» Given entries
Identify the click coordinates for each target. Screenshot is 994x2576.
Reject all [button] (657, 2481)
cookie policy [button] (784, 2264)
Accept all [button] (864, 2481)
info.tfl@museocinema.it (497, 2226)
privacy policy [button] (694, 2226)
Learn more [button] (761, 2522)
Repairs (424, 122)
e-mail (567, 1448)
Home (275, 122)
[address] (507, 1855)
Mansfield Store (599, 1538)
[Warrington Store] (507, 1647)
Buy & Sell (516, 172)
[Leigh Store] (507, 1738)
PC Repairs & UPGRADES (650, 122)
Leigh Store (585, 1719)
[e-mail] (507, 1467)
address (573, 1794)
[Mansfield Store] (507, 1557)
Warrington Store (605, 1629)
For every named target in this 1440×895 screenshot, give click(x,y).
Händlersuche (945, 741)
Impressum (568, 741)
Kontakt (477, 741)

» What you have to do
Your response should hold only an exact copy of the lines above, from the one containing "[Warrington Store] (507, 1647)" through the end of the entries.

» Answer to the exercise
[Warrington Store] (507, 1647)
Buy & Sell (516, 172)
[Leigh Store] (507, 1738)
PC Repairs & UPGRADES (650, 122)
Leigh Store (585, 1719)
[e-mail] (507, 1467)
address (573, 1794)
[Mansfield Store] (507, 1557)
Warrington Store (605, 1629)
For every named target in this 1440×895 screenshot, give click(x,y).
Händlersuche (945, 741)
Impressum (568, 741)
Kontakt (477, 741)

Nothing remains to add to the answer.